(Stored entries)
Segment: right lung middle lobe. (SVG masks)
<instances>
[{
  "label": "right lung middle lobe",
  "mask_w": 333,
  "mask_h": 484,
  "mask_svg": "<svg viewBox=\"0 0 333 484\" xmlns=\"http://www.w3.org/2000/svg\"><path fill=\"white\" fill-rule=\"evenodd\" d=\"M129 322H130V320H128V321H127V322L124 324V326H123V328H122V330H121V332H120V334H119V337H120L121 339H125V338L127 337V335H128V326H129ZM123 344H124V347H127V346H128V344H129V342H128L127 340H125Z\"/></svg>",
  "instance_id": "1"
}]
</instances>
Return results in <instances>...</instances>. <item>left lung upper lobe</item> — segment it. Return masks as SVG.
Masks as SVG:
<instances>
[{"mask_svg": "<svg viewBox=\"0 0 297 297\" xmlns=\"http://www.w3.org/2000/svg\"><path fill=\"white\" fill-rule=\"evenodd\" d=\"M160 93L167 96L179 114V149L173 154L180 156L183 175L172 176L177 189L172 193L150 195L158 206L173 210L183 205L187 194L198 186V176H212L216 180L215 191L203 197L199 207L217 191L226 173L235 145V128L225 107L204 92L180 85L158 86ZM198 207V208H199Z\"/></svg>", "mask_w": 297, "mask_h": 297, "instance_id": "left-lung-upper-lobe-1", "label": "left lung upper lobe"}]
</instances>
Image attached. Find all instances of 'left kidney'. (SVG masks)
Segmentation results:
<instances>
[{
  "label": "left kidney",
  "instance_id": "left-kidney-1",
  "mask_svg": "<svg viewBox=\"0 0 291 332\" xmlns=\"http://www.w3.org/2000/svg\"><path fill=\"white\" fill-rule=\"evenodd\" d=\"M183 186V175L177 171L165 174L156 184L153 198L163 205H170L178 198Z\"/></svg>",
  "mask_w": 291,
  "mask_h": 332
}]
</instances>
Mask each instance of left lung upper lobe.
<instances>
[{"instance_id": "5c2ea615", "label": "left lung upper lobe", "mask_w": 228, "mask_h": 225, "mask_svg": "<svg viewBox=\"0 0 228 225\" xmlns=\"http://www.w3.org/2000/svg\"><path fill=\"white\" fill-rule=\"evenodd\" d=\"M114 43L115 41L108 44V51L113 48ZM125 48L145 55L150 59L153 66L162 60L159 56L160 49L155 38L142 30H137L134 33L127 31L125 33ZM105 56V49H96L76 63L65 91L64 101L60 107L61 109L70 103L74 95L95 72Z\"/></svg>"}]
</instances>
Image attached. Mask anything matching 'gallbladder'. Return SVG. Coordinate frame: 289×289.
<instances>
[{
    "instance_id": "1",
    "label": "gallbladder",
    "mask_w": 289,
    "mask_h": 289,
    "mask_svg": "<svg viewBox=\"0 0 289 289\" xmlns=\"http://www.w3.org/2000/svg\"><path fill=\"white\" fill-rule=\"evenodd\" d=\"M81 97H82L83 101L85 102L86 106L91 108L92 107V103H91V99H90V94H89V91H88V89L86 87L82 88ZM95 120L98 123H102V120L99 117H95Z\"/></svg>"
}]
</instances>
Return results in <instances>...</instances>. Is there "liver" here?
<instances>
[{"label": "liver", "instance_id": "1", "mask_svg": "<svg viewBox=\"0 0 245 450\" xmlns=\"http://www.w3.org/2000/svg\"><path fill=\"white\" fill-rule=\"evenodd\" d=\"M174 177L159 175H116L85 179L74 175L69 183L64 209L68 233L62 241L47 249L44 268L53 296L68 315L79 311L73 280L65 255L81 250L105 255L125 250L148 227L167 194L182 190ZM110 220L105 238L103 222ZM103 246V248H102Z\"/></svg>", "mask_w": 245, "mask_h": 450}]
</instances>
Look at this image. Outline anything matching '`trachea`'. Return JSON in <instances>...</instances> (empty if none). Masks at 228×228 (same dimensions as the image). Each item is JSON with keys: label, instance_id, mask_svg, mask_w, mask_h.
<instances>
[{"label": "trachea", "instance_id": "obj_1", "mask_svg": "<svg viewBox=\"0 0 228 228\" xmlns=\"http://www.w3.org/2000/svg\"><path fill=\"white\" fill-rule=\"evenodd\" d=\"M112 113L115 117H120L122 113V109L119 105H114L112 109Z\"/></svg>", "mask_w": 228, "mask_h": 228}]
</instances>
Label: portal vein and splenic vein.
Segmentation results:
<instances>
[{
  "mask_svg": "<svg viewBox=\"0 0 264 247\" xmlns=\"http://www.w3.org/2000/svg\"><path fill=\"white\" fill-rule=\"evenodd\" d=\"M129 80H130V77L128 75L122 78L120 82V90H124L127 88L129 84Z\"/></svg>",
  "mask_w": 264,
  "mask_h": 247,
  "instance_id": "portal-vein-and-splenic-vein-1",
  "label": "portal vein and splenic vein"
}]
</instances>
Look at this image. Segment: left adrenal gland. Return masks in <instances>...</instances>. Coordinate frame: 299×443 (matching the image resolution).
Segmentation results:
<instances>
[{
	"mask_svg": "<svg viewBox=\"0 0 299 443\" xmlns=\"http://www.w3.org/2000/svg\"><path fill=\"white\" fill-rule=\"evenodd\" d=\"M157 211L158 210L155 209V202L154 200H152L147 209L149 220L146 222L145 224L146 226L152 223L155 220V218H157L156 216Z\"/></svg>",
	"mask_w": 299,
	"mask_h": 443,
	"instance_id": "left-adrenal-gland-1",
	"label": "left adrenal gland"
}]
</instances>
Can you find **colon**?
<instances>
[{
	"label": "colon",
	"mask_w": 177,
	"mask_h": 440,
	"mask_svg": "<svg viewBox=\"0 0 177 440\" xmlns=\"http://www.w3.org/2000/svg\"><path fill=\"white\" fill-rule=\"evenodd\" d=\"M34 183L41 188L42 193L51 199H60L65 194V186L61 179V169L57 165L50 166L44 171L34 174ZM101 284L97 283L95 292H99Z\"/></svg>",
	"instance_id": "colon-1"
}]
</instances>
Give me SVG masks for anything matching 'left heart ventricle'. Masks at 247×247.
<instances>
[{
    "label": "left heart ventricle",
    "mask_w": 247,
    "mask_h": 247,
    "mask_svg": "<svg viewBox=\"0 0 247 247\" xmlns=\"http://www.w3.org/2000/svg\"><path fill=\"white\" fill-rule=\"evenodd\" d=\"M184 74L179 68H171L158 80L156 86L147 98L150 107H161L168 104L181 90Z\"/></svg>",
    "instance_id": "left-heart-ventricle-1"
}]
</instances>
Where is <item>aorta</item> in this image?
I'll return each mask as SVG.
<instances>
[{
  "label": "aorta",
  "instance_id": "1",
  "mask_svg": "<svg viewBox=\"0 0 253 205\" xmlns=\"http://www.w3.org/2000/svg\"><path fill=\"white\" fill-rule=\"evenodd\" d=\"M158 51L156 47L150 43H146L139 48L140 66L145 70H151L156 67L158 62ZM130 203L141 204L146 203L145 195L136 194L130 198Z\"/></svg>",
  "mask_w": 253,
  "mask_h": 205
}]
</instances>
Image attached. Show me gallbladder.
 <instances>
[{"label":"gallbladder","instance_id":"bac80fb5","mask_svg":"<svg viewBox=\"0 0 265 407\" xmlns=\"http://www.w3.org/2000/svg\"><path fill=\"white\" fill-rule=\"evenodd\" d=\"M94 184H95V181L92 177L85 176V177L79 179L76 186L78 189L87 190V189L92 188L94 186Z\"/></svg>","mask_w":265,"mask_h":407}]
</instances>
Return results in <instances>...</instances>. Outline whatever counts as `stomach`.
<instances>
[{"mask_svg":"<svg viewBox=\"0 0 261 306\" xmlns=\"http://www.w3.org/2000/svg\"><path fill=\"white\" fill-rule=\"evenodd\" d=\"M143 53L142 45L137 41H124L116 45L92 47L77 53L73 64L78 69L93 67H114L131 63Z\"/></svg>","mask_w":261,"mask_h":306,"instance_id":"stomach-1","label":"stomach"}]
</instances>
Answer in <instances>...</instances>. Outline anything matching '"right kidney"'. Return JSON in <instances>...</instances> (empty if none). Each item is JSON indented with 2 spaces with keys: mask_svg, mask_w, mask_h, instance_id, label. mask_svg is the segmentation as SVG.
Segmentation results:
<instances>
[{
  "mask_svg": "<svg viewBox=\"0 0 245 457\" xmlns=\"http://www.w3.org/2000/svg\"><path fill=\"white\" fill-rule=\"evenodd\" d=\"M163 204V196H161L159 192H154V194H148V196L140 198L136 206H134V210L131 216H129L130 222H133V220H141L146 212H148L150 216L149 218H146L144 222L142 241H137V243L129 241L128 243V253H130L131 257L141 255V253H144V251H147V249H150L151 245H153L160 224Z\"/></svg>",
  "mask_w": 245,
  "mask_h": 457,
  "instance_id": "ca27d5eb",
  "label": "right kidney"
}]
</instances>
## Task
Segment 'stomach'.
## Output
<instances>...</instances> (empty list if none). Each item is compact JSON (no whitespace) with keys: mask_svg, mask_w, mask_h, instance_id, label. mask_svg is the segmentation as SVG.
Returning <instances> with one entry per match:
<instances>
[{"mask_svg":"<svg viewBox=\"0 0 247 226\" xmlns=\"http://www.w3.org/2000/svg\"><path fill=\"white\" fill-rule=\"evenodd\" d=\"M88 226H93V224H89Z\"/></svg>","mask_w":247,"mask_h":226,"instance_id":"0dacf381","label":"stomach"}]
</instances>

Your instructions
Look above for the line that holds "Return results in <instances>...</instances>. Outline", then copy it and each line after it exactly, through the last line of the data.

Finished task
Return results in <instances>...</instances>. Outline whatever counts as `stomach`.
<instances>
[{"mask_svg":"<svg viewBox=\"0 0 261 306\" xmlns=\"http://www.w3.org/2000/svg\"><path fill=\"white\" fill-rule=\"evenodd\" d=\"M143 53L142 45L137 41H124L116 45L92 47L77 53L73 64L78 69L93 67H114L131 63Z\"/></svg>","mask_w":261,"mask_h":306,"instance_id":"stomach-1","label":"stomach"}]
</instances>
Answer in <instances>...</instances>. Outline anything matching '"right kidney"'. Return JSON in <instances>...</instances> (empty if none). Each item is JSON indented with 2 spaces with keys: mask_svg, mask_w, mask_h, instance_id, label. mask_svg is the segmentation as SVG.
Segmentation results:
<instances>
[{
  "mask_svg": "<svg viewBox=\"0 0 245 457\" xmlns=\"http://www.w3.org/2000/svg\"><path fill=\"white\" fill-rule=\"evenodd\" d=\"M163 204V196H161L159 192H154V194H148V196L140 198L136 206H134V210L131 216H129L130 222H133V220H141L146 212H148L150 216L149 218H146L144 222L142 241H137V243L129 241L128 243V253H130L131 257L141 255V253H144V251H147V249H150L151 245H153L160 224Z\"/></svg>",
  "mask_w": 245,
  "mask_h": 457,
  "instance_id": "ca27d5eb",
  "label": "right kidney"
}]
</instances>
## Task
Segment 'stomach'.
## Output
<instances>...</instances> (empty list if none). Each item is compact JSON (no whitespace) with keys: mask_svg, mask_w, mask_h, instance_id, label. mask_svg is the segmentation as SVG.
Returning <instances> with one entry per match:
<instances>
[{"mask_svg":"<svg viewBox=\"0 0 247 226\" xmlns=\"http://www.w3.org/2000/svg\"><path fill=\"white\" fill-rule=\"evenodd\" d=\"M88 226H93V224H89Z\"/></svg>","mask_w":247,"mask_h":226,"instance_id":"0dacf381","label":"stomach"}]
</instances>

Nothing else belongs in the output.